DATA PROVIDED
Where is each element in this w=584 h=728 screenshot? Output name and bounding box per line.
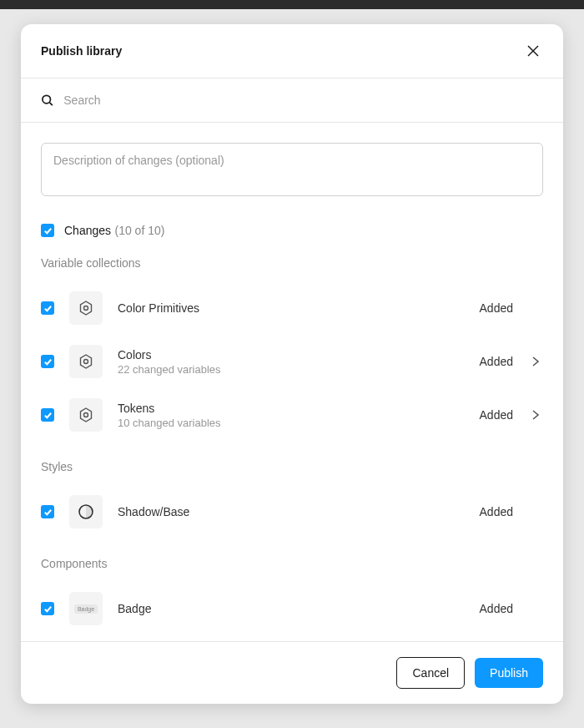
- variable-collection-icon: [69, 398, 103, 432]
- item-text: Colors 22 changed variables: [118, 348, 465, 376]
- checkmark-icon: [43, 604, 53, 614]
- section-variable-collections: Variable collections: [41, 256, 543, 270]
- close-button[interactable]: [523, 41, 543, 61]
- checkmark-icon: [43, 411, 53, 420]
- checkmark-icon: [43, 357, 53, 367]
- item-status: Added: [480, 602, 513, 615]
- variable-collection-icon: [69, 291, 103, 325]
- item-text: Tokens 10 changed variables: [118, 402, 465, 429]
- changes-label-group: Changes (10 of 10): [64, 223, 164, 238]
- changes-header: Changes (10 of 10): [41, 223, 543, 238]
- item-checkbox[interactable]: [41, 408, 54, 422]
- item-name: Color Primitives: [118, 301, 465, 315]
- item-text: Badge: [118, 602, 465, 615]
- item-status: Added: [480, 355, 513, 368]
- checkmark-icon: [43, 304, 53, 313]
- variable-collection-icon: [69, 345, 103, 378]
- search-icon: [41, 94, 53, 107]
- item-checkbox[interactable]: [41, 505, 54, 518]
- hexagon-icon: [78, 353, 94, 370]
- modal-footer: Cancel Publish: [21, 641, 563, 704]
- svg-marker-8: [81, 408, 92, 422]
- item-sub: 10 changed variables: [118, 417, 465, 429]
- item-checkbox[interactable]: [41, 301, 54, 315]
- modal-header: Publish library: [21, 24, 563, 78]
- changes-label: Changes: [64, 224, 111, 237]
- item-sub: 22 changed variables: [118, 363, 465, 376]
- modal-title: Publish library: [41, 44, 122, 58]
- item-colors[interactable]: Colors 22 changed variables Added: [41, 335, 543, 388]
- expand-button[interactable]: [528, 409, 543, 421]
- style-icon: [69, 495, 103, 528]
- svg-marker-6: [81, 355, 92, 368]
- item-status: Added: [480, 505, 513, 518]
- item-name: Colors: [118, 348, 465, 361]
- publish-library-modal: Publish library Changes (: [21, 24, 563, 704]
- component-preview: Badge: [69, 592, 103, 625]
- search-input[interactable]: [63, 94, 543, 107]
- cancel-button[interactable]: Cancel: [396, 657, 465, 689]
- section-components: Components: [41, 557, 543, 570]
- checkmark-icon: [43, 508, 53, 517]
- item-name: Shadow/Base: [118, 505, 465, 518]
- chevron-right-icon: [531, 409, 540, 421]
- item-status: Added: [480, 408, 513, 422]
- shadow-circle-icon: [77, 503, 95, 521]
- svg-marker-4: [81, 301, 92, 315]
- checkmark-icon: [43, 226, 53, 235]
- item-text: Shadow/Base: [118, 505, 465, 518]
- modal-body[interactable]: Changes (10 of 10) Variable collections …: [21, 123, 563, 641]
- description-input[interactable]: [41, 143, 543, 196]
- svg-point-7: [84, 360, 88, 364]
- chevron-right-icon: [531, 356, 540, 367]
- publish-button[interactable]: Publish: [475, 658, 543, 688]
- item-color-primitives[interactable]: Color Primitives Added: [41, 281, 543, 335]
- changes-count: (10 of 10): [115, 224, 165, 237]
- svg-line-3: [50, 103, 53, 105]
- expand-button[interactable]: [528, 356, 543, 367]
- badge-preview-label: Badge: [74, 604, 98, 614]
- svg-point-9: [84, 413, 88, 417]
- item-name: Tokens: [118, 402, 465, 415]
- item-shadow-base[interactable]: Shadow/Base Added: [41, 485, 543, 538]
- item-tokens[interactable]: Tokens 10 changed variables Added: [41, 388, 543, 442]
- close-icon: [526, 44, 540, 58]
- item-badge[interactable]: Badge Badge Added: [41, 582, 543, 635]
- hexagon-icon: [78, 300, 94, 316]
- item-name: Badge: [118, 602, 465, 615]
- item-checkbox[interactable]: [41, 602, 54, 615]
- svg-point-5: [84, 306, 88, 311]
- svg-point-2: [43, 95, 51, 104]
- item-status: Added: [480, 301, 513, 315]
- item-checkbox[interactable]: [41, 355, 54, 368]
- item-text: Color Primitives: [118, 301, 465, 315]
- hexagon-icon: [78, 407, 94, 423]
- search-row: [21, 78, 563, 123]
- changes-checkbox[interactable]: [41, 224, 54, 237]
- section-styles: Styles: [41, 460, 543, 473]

WORK TASK
Across the records above, how many lines contain the word "preview"? Please give that number alone.

EXERCISE SOLUTION
2